Radical left politicians like Sen. Kamala Harris, Sen. Kirsten Gillibrand and Former Rep. Beto O’Rourke are dead set to rewrite American history by calling the past racist and misogynist.

Finally, it is perfectly obvious that global freedom has expanded wherever American influence has expanded. According to the Polity Project at the University of Maryland, democracy is actually at a global high, and has been in particularly steep ascent since the death of the Soviet Union — a collapse brought about, of course, by America’s willingness to “pay any price, bear any burden, meet any hardship, support any friend, oppose any foe, in order to assure the survival and the success of liberty,” as John F. Kennedy put it in his inaugural address.

The bar for Disintegrationists, then, is high. To surpass it, they must employ a clever, seductive, and deeply vicious strategy.

Disintegrationists offer a subversive but seductive view of America as an evil actor — and have provided an alternative Unionism rooted in intersectional solidarity. Intersectionality, in its original iteration, was perfectly plausible: It suggested that Americans may be targeted based on membership in more than one minority category. So, for example, a black woman might meet discrimination in a different way than a white woman. But intersectionality has now become a rallying cry for Disintegrationists who aver that America is subject to unbending, rigid hierarchies that can be torn down only by uprooting the entire American system.

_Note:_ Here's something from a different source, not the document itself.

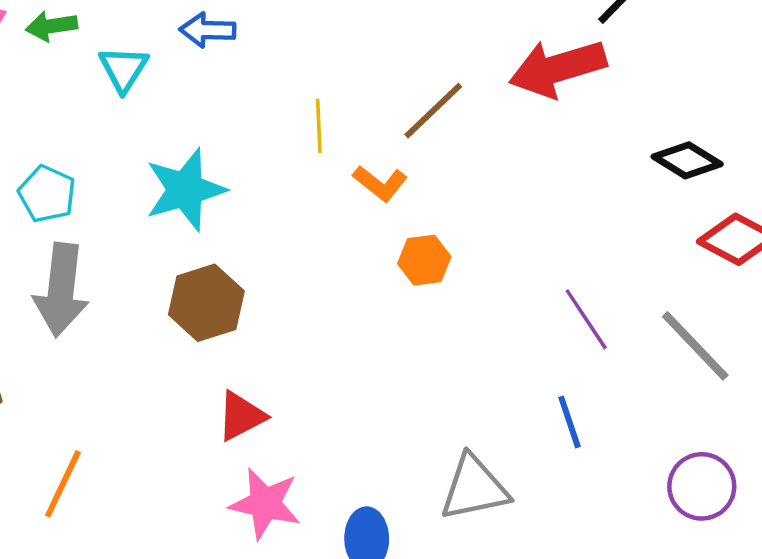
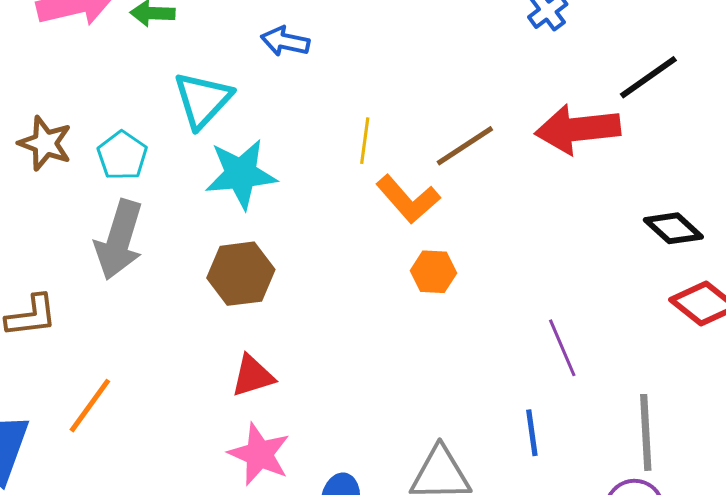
cyan triangle: (123, 69) -> (202, 100), moved, size x1.4
orange L-shape: (380, 183) -> (408, 199), size x1.4
gray line: (695, 346) -> (646, 432), moved, turned 30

By convincing Americans that any unexplained disparity is the result of the American system — philosophy, culture, institutions and history — Disintegrationists have a succinct and irrefutable argument in favor of tearing down the system. Any evidence of disparate treatment becomes an argument against Unionism.

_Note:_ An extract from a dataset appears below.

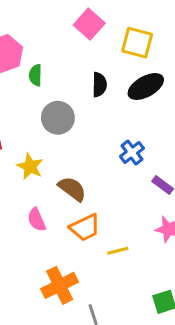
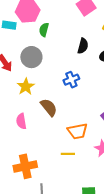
gray circle: (58, 118) -> (31, 57), moved
blue cross: (132, 152) -> (71, 80), moved
orange trapezoid: (85, 228) -> (77, 131), moved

This is an emotionally resonant pitch. Traditional Americanism suggests that while our system has never been perfect, it has grown increasingly so — and this means that it should be easier to succeed today, without the obstacles of bigotry that have plagued our history, than ever before. That worldview places an awful responsibility on individuals: If you fail to succeed, you can certainly blame personal disadvantages, but it becomes difficult to blame a miasmatic, existential, systemic, flag-draped boogeyman haunting your dreams. Additional freedom means additional responsibility.

If, however, all disparity can be chalked up to the system, then personal responsibility becomes a secondary concern. Failures are no longer individual, but systemic. In fact, every failure becomes an additional brick in the wall of evidence against America.